Since the mid-1980s, Western North Carolina has held a piece of my heart. When my brother attended college in Boone, my parents bought a condo in nearby Sugar Mountain, then later built a log cabin. My husband and I enjoy spending the summers here, escaping the Florida (and Tennessee) heat and embracing the slower pace of life. It almost feels like home.
The last weekend in July, my extended family migrates to South Georgia for our big family reunion. My grandparents met and married in Thomasville, Georgia, and my mother was born there. We have deep roots in that part of the US, and although I have never lived there myself, it always feels like going home.
It’s understandable why I have mixed feelings about my home. When I am in Lakeland, Florida, it feels like home, yet it doesn’t. When I am in College Grove, Tennessee, it feels like home, yet it doesn’t.
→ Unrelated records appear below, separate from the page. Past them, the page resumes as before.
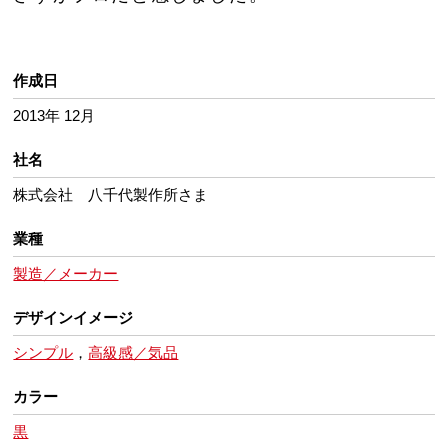
作成日
2013年 12月
社名
株式会社 八千代製作所さま
業種
製造／メーカー
デザインイメージ
シンプル
，
高級感／気品
カラー
黒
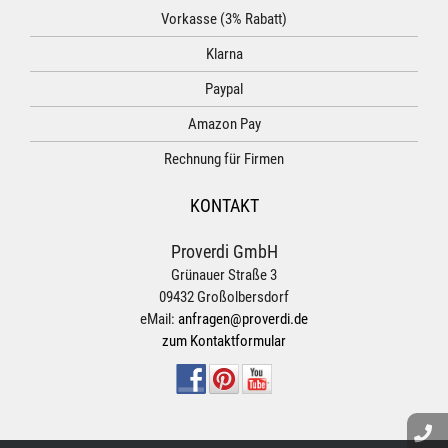
Vorkasse (3% Rabatt)
Klarna
Paypal
Amazon Pay
Rechnung für Firmen
KONTAKT
Proverdi GmbH
Grünauer Straße 3
09432 Großolbersdorf
eMail:
anfragen@proverdi.de
zum Kontaktformular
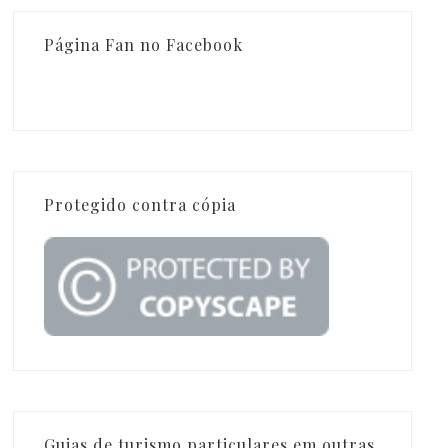
Página Fan no Facebook
Protegido contra cópia
Guias de turismo particulares em outras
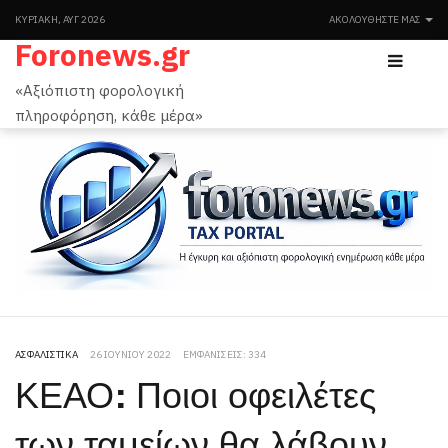
ΚΥΡΙΑΚΉ, ΑΥΓ 2026
ΑΚΟΛΟΥΘΉΣΤΕ ΜΑΣ
Foronews.gr
«Αξιόπιστη φορολογική
πληροφόρηση, κάθε μέρα»
ΑΣΦΑΛΙΣΤΙΚΆ
26 ΙΟΥΝΊΟΥ 2022
ΕΜΦΑΝΊΣΕΙΣ: 334
ΚΕΑΟ: Ποιοι οφειλέτες
των ταμείων θα λάβουν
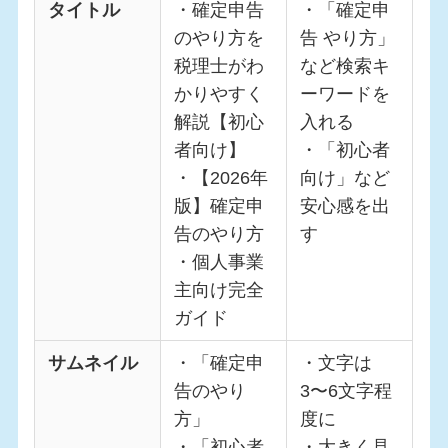
タイトル
・確定申告
・「確定申
のやり方を
告 やり方」
税理士がわ
など検索キ
かりやすく
ーワードを
解説【初心
入れる
者向け】
・「初心者
・【2026年
向け」など
版】確定申
安心感を出
告のやり方
す
・個人事業
主向け完全
ガイド
サムネイル
・「確定申
・文字は
告のやり
3〜6文字程
方」
度に
・「初心者
・大きく見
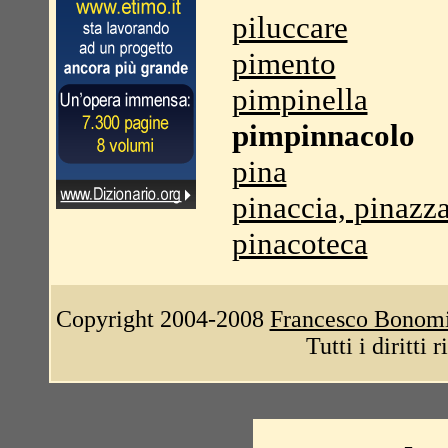
piluccare
pimento
pimpinella
pimpinnacolo
pina
pinaccia, pinazz
pinacoteca
Copyright 2004-2008
Francesco Bonom
Tutti i diritti 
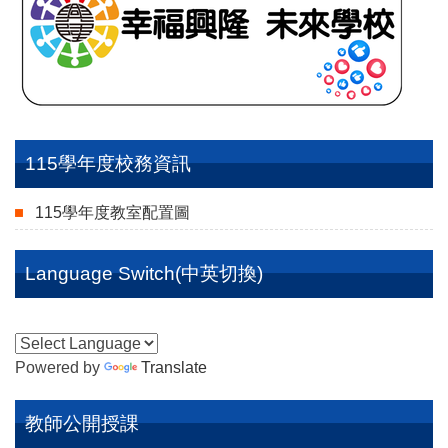
115學年度校務資訊
115學年度教室配置圖
Language Switch(中英切換)
Powered by
Translate
教師公開授課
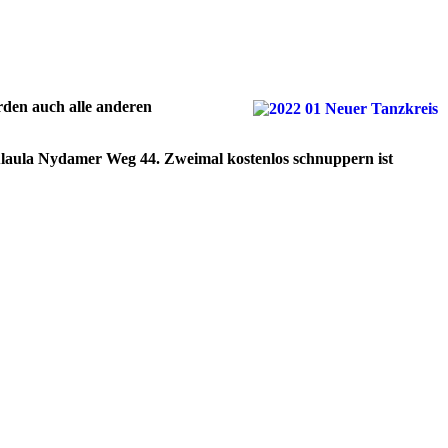
rden auch alle anderen
hulaula Nydamer Weg 44. Zweimal kostenlos schnuppern ist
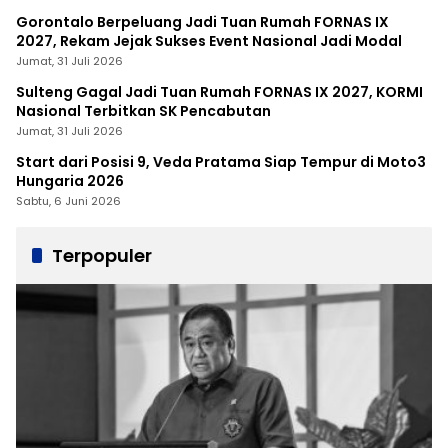
Gorontalo Berpeluang Jadi Tuan Rumah FORNAS IX
2027, Rekam Jejak Sukses Event Nasional Jadi Modal
Jumat, 31 Juli 2026
Sulteng Gagal Jadi Tuan Rumah FORNAS IX 2027, KORMI
Nasional Terbitkan SK Pencabutan
Jumat, 31 Juli 2026
Start dari Posisi 9, Veda Pratama Siap Tempur di Moto3
Hungaria 2026
Sabtu, 6 Juni 2026
Terpopuler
The same thing for each of my places: Anna Maria Island, Foscoe, NC, and Thomasville, GA. Right now, nothing truly feels like home—except for anywhere I am with my people (and by people, I include a six-year-old doodle; he is part of our pack).
My Forever Home
Maybe it’s my circumstances or my age that make me feel this way. I know that none of these places are my forever home. They are all temporary. The truth is that the feeling of home I long for is somewhere in the future.
Yet God has made everything beautiful in its own time. He has planted eternity in the human heart, but even so, people cannot see the whole scope of God’s work from beginning to end. Ecclesiastes 3:11 NKJV
In my Father’s house are many homes. If it weren’t so, I would have told you. I am going to prepare a place for you. If I go and prepare a place for you, I will come again and will receive you to myself; that where I am, you may be there also. John 14:2-3 WEB
How about you? Have you ever moved from somewhere familiar? Did it take long to feel at home? Do you long for your forever home? I’d love to know.